Catalog of low-level refactorings

The decompilation of a program can be carried out as the sequential application of basic program transformations to that program, where every transformation increases the abstraction level of the code while retaining its semantics. So each transformation can be considered as a Refactoring.

This is a catalog of refactorings for low-level (near Assembly) code for reverse engineering purposes. The refactorings here listed help on making the low-level code incrementally more intelligible. The combined and successive application of these refactorings can effectively bring a low-level machine code to a higher-level code, while retaining its semantics.
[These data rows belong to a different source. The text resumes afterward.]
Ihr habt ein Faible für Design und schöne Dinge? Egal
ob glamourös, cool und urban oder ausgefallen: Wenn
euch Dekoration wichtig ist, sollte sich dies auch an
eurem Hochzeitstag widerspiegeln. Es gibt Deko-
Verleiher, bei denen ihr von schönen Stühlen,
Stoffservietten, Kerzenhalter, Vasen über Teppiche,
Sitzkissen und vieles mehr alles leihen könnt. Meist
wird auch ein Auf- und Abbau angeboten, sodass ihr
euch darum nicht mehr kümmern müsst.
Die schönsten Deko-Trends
Some of the refactorings here listed are in all aspects identical to their higher-level languages counterparts. Other refactorings are specific to the traits of Assembly code. The following lists all refactorings of this proposed catalog.
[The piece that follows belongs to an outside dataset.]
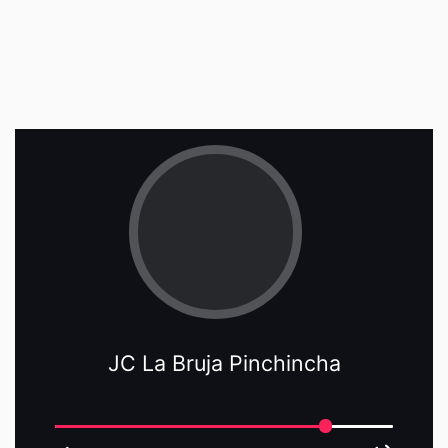
JC La Bruja Pinchincha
The catalog is presented using the standard format described in (Fowler, 2000): a short synopsis, an example, the motivations for its use, and the application mechanics. The examples are written in almost syntactically correct C code, with some exceptions in order to faithfully represent near Assembly code. Namely, statements can also appear in the global scope, besides of appearing in function bodies.

Function prototyping

As in most imperative languages, functions constitute the basic reusable unit of Assembly code, and are usually generated from the higher-level source code on an one to one basis during compilation. But the information about the function bodies, arguments, and local variables is not properly retained by the Assembly code. The following refactorings allow to incrementally lift the bodies, prototypes, and frames of functions.

Organizing data

During compilation all the data flow is mapped to accesses from/to the processor registers, stack, and global memory. The following refactorings incrementally transpose that data flow in terms of local and global variables. They operate mostly on a function level.

Structuring control flow

All high-level language control structures (if, while, and for statements) are translated into jumps and conditional jumps on Assembly language. These refactorings incrementally recover the high-level control structure that match the jumps control-flow graph.